In my previous company we had a solution that cost $1000/mo. When we advertised it on the website - we had virtually no signups at all. When we removed it - some people start contacting us and some of them were converted into customers.
When you don't see the price - in most cases that means that this solution is strictly B2B, so you're not their target market.
I know it may be formulaic, but I love these lists of "rules" because I go down them one by one and say "yep, got that" or "nope, don't have that, now lets think about it."
I want to talk about rule #3. And lets use DuckDuckGo as an example. DDG is a competitor to google, and it is safe to say google is a "must have" because you can't find nothing on the web without it.
But is DDG a "must have" because it is providing the same service as google, and that service is a must have?
Or is DDG a "nice to have" because it is a slightly better version of the service Google is providing and thus I don't have to have DDG because if it disappeared I would switch to google and not feel much pain.
No criticism of DDG is meant here, I admire that business, and it was just the best example of the area where I'm not sure. For my personal business, there is an undisputed king of the hill, like google, but I know there is sufficient business for us to service niches. I just wonder if the king of the hill existing makes it impossible for your product to be a "must have", or if this is just a question of the nature of the product/service, and not the market dynamics of the space.
Well, if you look at the intent of the rule, it's put in because a "must have" product seems like a no brainer to buy, which gives almost guaranteed profit. If there already is a king of the hill, then it's no longer such a guarantee and thus no benefit to building something that would have been indispensable in isolation. This doesn't mean your product can't succeed though, it just means that you don't have that landslide advantage.

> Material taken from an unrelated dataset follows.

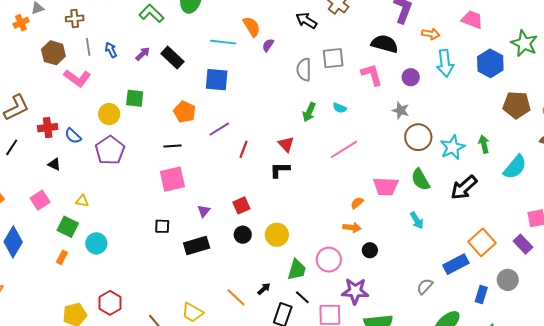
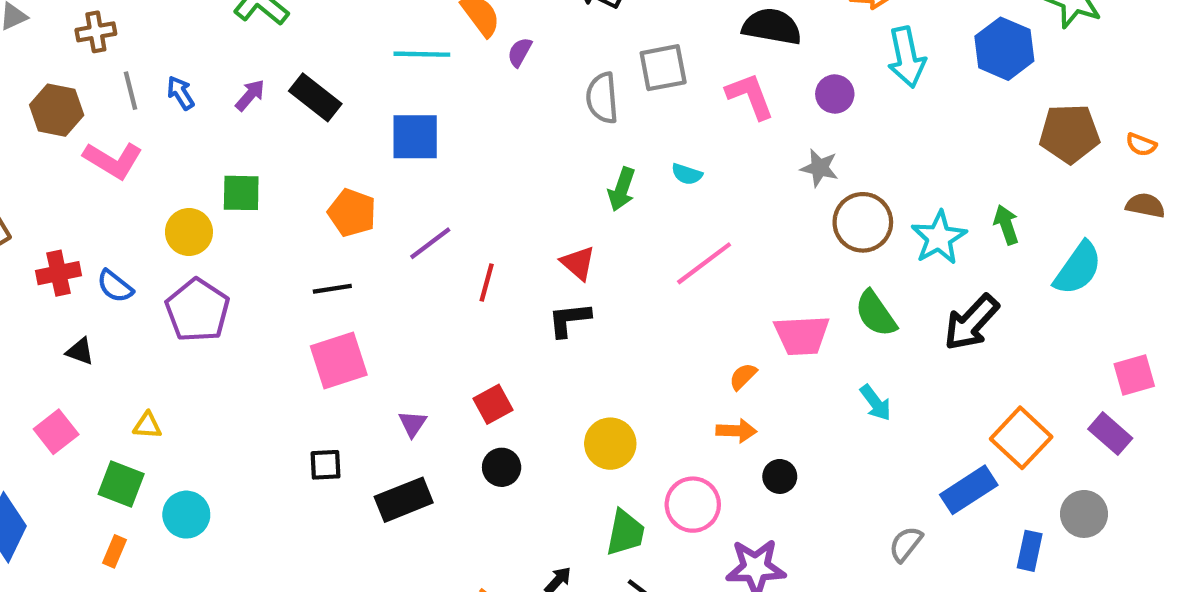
yellow circle: (277, 235) -> (610, 444), moved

Some people have decided that DDG's privacy is a must-have while others have decided that (at least for now) it is a nice-to-have. And DDG is of course betting that more and more people will arrive at the conclusion that DDG's privacy "feature" is indeed a must-have. I know I'm on the verge.
Good read. Nothing will make me happier than creating a profitable bootstrapped business that sells a product. Once and if I am through that, may be I will work on the next big viral idea which is not a bad thing to think about but not for my first shot at webpreneurship.

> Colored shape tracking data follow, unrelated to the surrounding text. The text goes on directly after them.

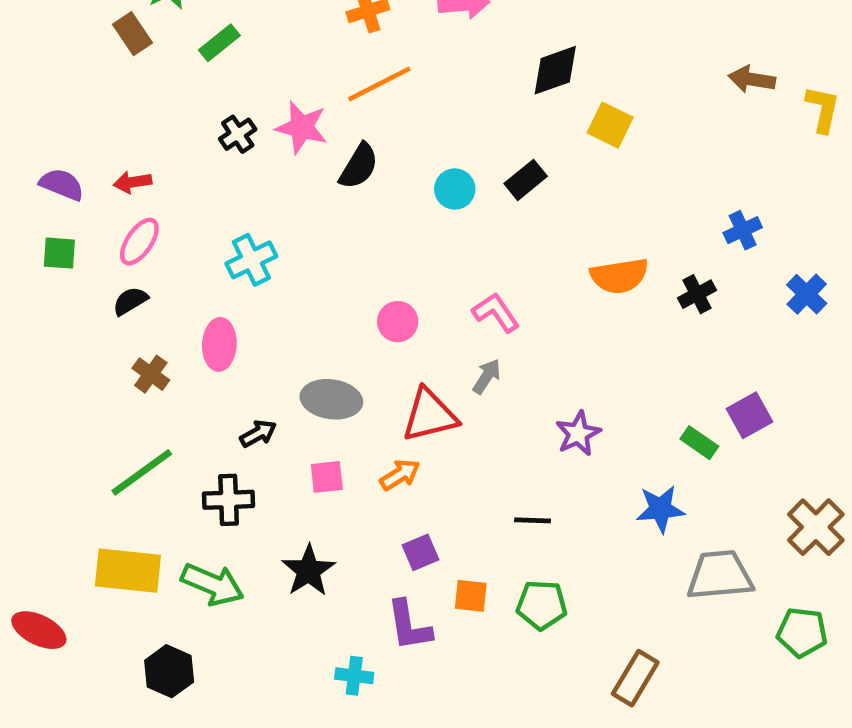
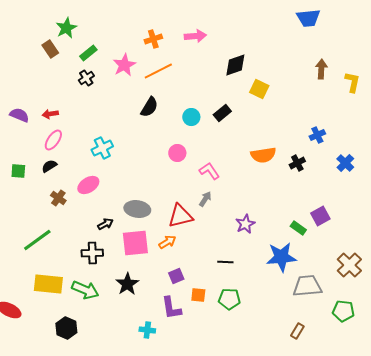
brown arrow: (752, 79) -> (321, 69), turned 84
pink star: (302, 127) -> (124, 65), moved, turned 30
black cross: (238, 134) -> (86, 78), moved
green square: (59, 253) -> (18, 171), moved
pink circle: (398, 322) -> (177, 153), moved
pink ellipse: (219, 344) -> (88, 185), turned 55
green line: (142, 472) -> (37, 240), moved
pink square: (327, 477) -> (135, 243), size x1.8
blue star: (660, 509) -> (281, 257), size x1.4
brown rectangle: (635, 678) -> (297, 331), moved, size x0.7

A business that needs more staff to service more customers is still scalable, as long as each staff member generates more revenue than they cost. McDonalds is awesomely scalable.
If you insist on limiting yourself to zero-touch businesses, you'll find yourself competing with all the other geeks who are afraid to go out and sell and build business relationships. On the other hand, if you're willing to build high-touch relationships, you'll discover opportunities that you would have never otherwise found.